Já em 2021, o presidente russo classificou a transsexualidade como um "obscurantismo" contra o qual os valores tradicionais russos devem se defender.

"Tenho uma abordagem tradicional: uma mulher é uma mulher, um homem é um homem. Uma mãe é uma mãe. Um pai é um pai. Espero que a nossa sociedade tenha uma proteção moral interna, ditada pelas nossas confissões religiosas tradicionais do Federação Russa. […] Todos os povos da Federação Russa, gostaria de salientar, têm uma espécie de proteção moral interna contra esse obscurantismo", afirmou.

O conjunto de medidas contra minorias sexuais do último ano se insere no contexto do recrudescimento do conservadorismo no país, fortalecido pela guerra na Ucrânia. Como afirmou o deputado Alexander Khinshtein, chefe do Comitê de Política de Informação da Duma,na ocasião da discussão sobre a proibição da "propaganda gay", a "operação [militar na Ucrânia] está ocorrendo não apenas nos campos de batalha, mas também nas mentes e almas das pessoas".

Já o vice-presidente da Duma, Pyotr Tolstoy, classifico o que chamou de "propaganda e a aprovação LGBT" como um "instrumento de guerra híbrida". Segundo ele, é o futuro da Rússia que "está em jogo".

Para o pesquisador Alexander Verkhovsky, no entanto, a empreitada do Kremlin contra os direitos da comunidade LGBTQIA+ está mais relacionada com uma "batalha civilizacional" contra o Ocidente do que diretamente com a guerra da Ucrânia.

De acordo com ele, toda a luta pelo conservadorismo moral é uma parte 'positiva' da agenda antiocidental de 'confronto civilizacional': "Aparentemente, às vezes é necessário colocar lenha neste lado da fogueira", diz Verkhovsky.

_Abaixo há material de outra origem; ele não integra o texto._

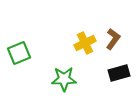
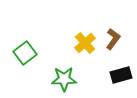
yellow cross: rotated 15 degrees counterclockwise
green square: moved 6 px right; rotated 15 degrees counterclockwise
black rectangle: moved 2 px right, 2 px down
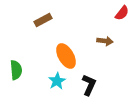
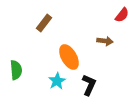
red semicircle: moved 2 px down
brown rectangle: moved 1 px right, 3 px down; rotated 24 degrees counterclockwise
orange ellipse: moved 3 px right, 1 px down
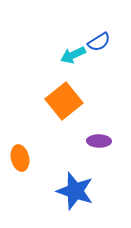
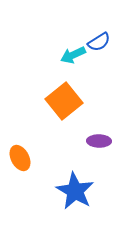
orange ellipse: rotated 15 degrees counterclockwise
blue star: rotated 12 degrees clockwise
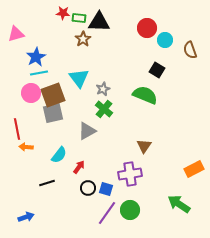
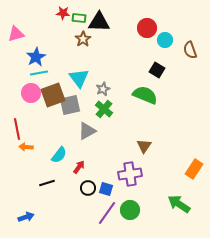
gray square: moved 17 px right, 8 px up
orange rectangle: rotated 30 degrees counterclockwise
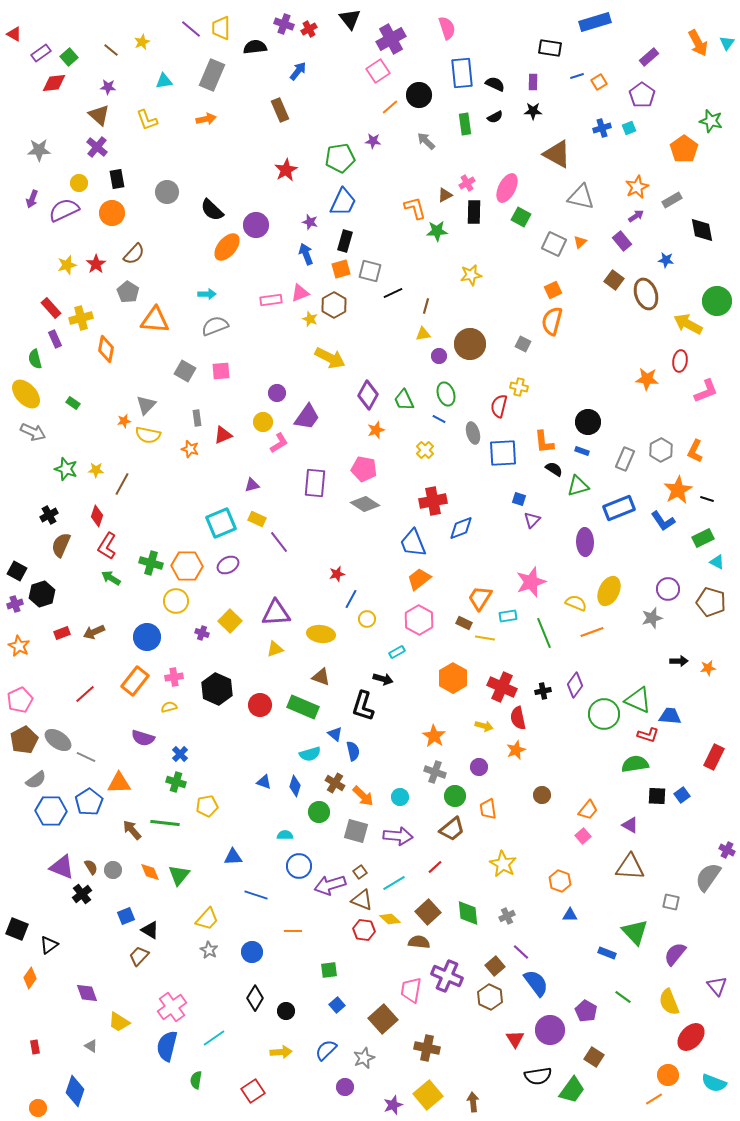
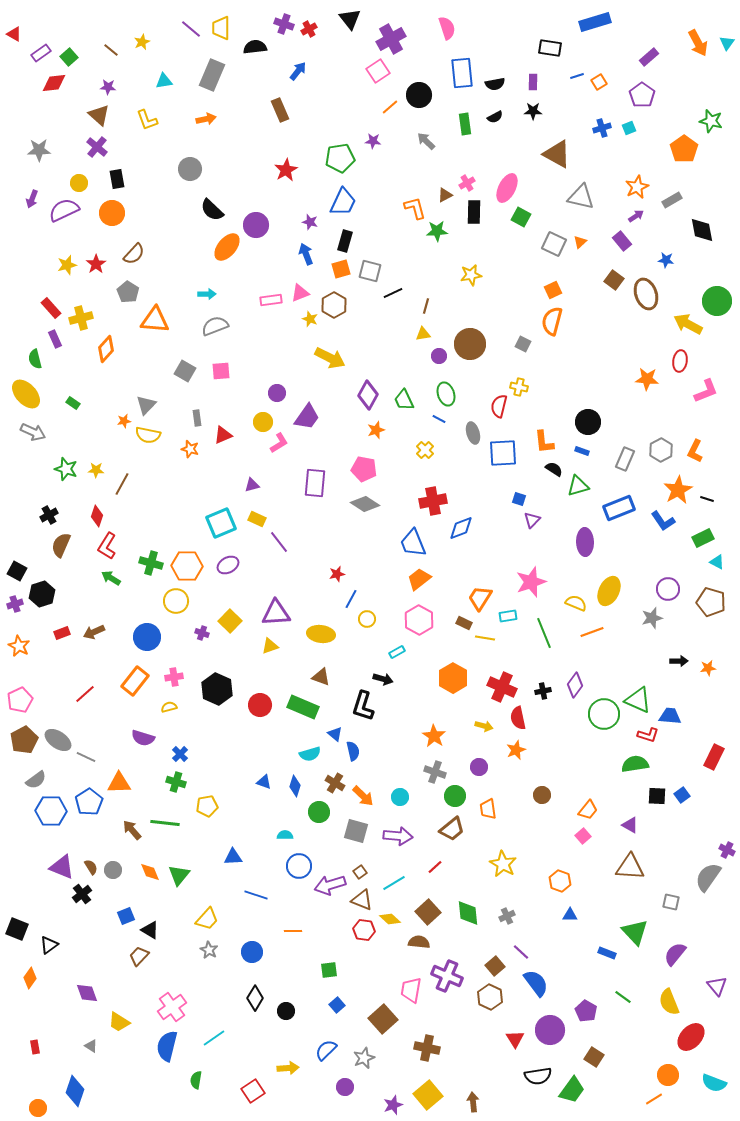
black semicircle at (495, 84): rotated 144 degrees clockwise
gray circle at (167, 192): moved 23 px right, 23 px up
orange diamond at (106, 349): rotated 32 degrees clockwise
yellow triangle at (275, 649): moved 5 px left, 3 px up
yellow arrow at (281, 1052): moved 7 px right, 16 px down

"Não há conexão direta com a guerra. Se a guerra terminar repentinamente amanhã, a ideia de 'confronto civilizacional' não irá a lugar nenhum", completa.

Primeiros efeitos

Apesar de ainda não estar claro qual será o efeito para as pessoas LGBTQIA+ na Rússia após a classificação de "extremismo", a decisão já surtiu efeito logo nos primeiros dias da medida ser anunciada.

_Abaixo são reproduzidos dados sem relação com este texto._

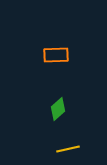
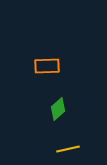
orange rectangle: moved 9 px left, 11 px down
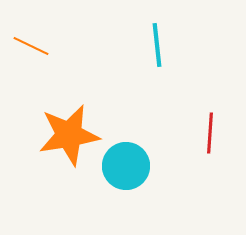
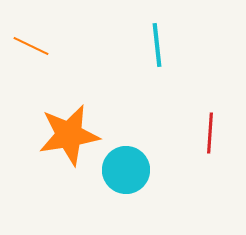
cyan circle: moved 4 px down
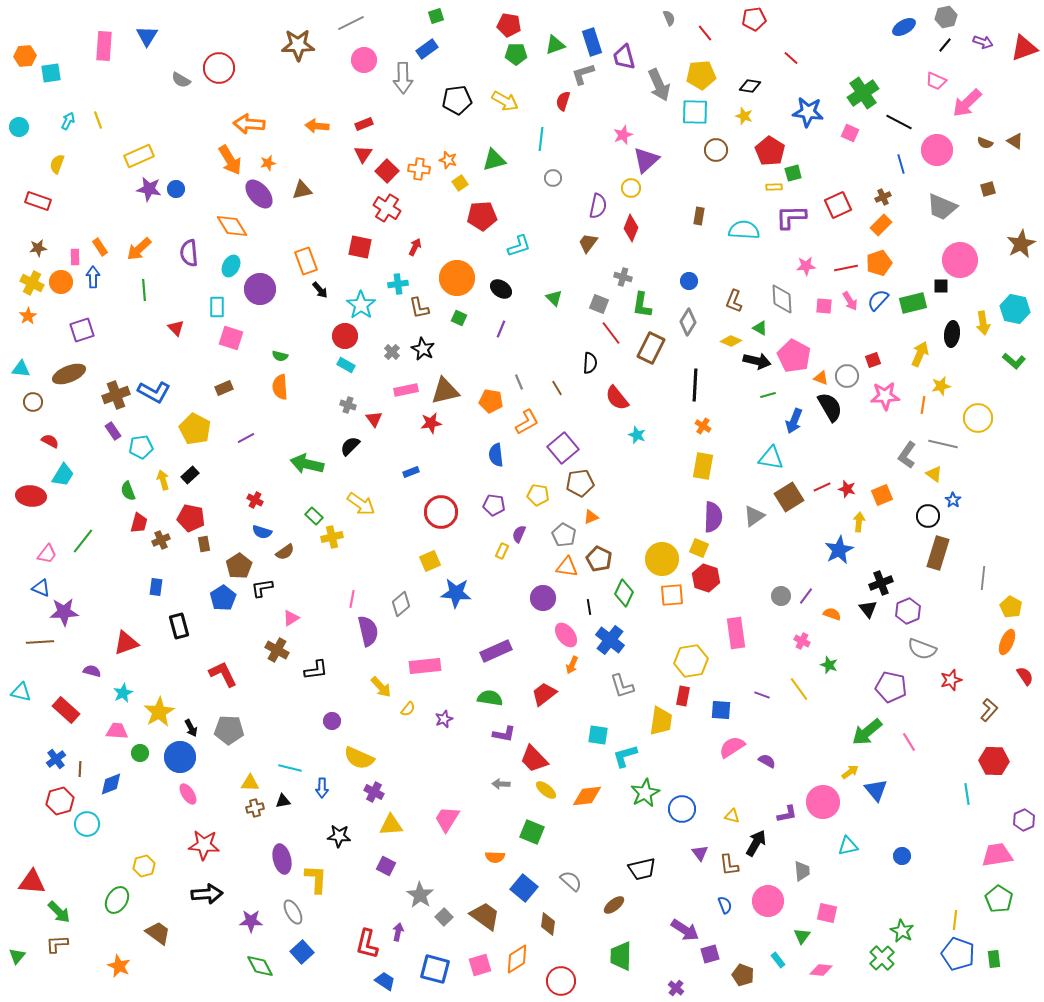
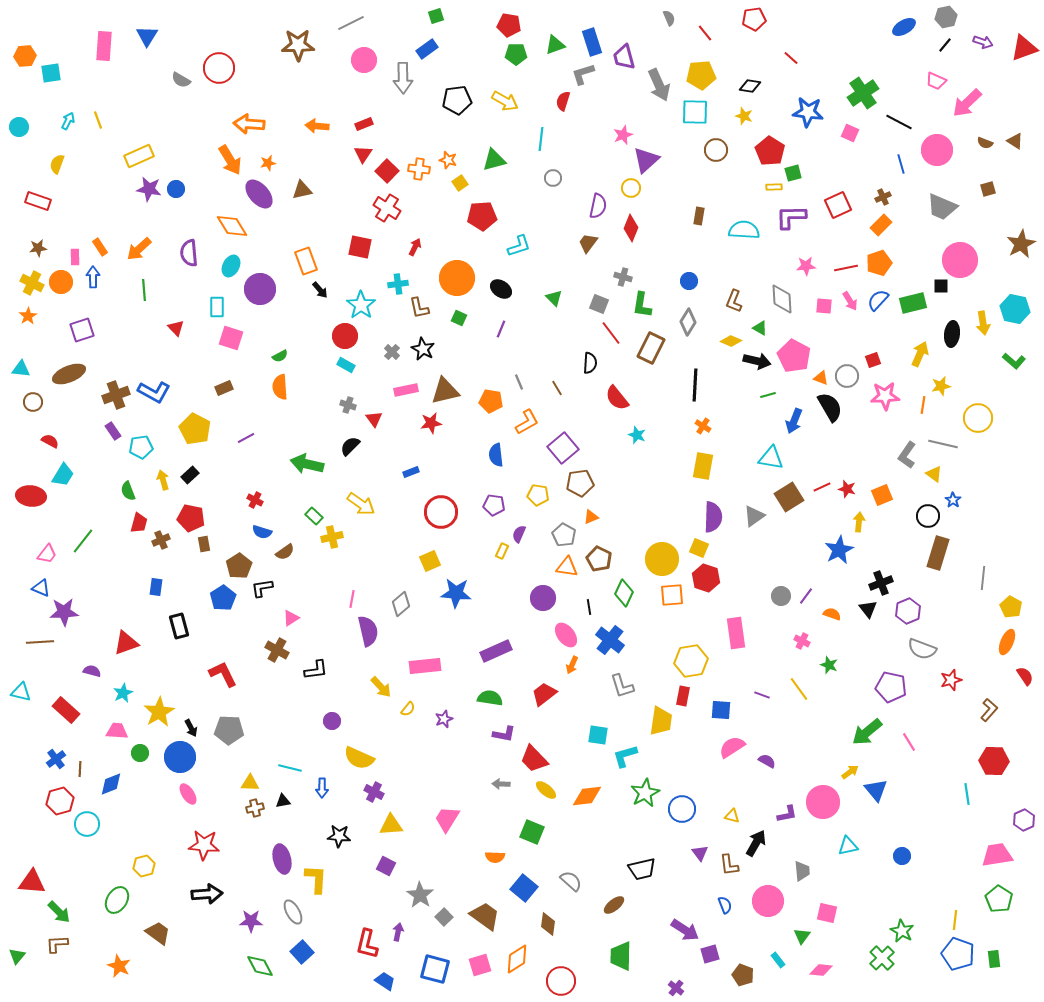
green semicircle at (280, 356): rotated 42 degrees counterclockwise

No último dia 2 de dezembro, apenas dois dias depois da decisão do tribunal russo, houve casos da polícia invadir boates onde aconteciam festas LGBTQIA+ em Moscou e em São Petersburgo sob o pretexto de procurar drogas. Passaportes dos visitantes foram fotografados pelos policiais.

A ativista Evelina Chayka contou ao Brasil de Fato que nos primeiros dias após a decisão, uma tradicional boate gay em São Petersburgo fechou as suas portas.

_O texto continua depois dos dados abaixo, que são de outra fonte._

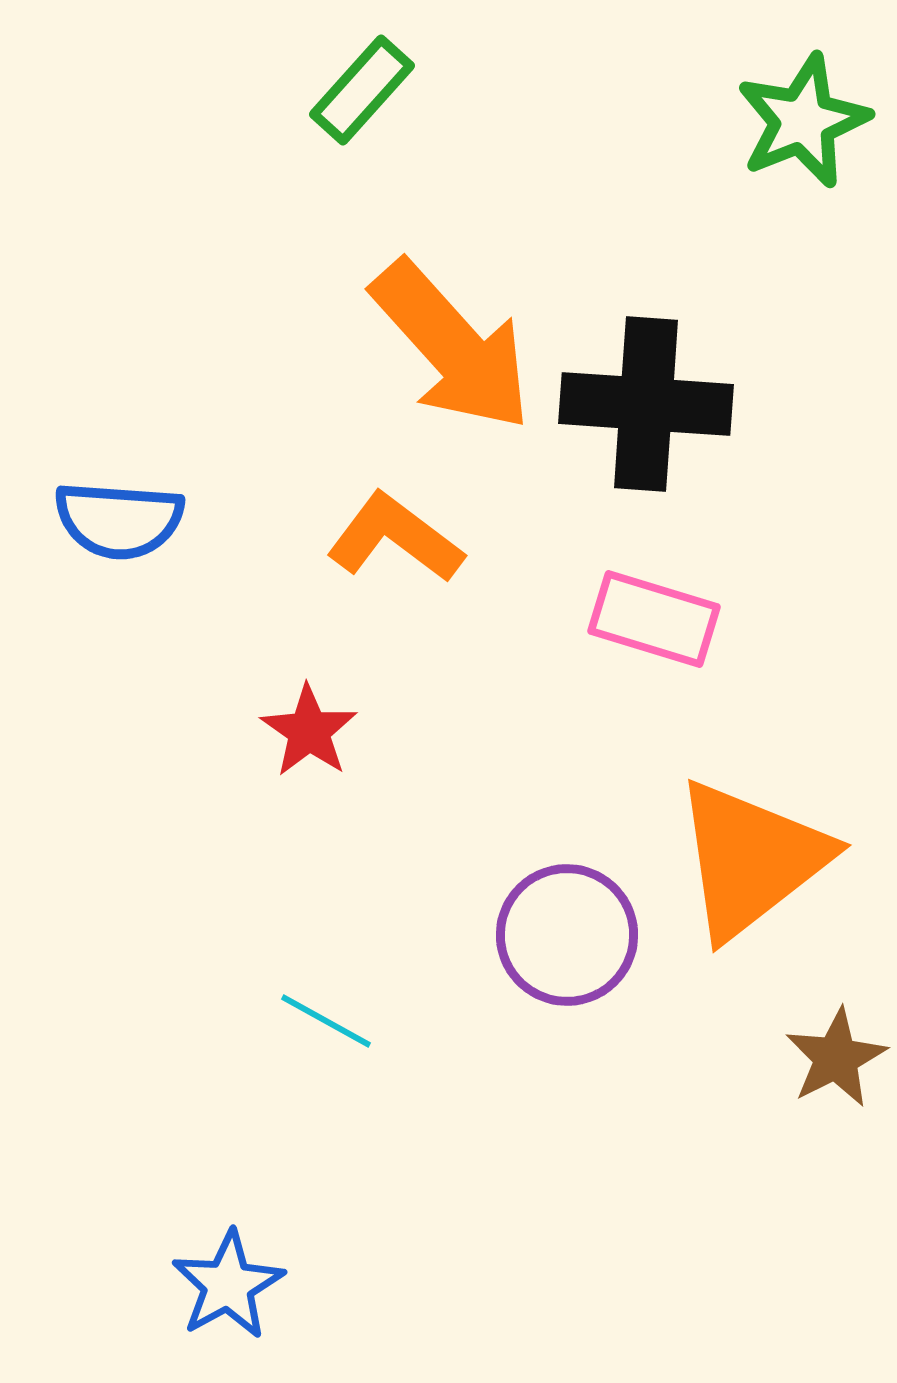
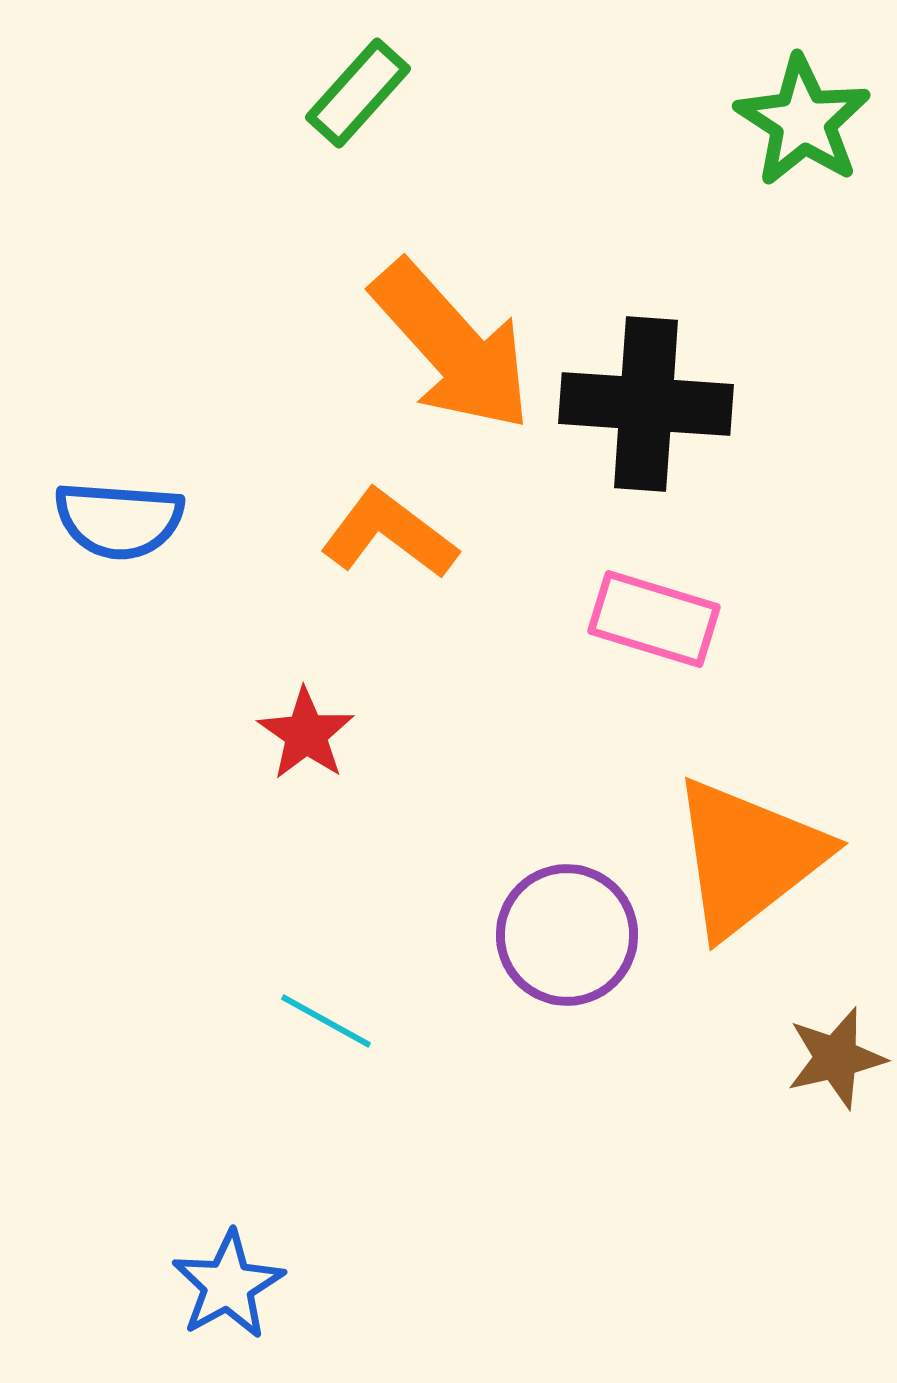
green rectangle: moved 4 px left, 3 px down
green star: rotated 17 degrees counterclockwise
orange L-shape: moved 6 px left, 4 px up
red star: moved 3 px left, 3 px down
orange triangle: moved 3 px left, 2 px up
brown star: rotated 14 degrees clockwise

"Nós sabemos que fecharam uma das mais antigas boates gay em São Petersburgo, que a princípio antes vinha lidando bem com todas as ondas de homofobia que aconteceram na Rússia, e agora apenas após um ou dois dias (da nova lei) fechou as suas portas. De acordo com a versão oficial, o proprietário teria se recusado a prorrogar o aluguel do espaço, mas está claro que não foi o que de fato aconteceu", afirma.

De acordo com ela, o ativismo LGBTQIA+ na Rússia sempre correu certo risco de se expor e ser enquadrado pela justiça, mas agora este risco se expandiu para as pessoas comuns que nada têm a ver com organizações ou movimentos sociais de defesa de direitos de minorias sexuais.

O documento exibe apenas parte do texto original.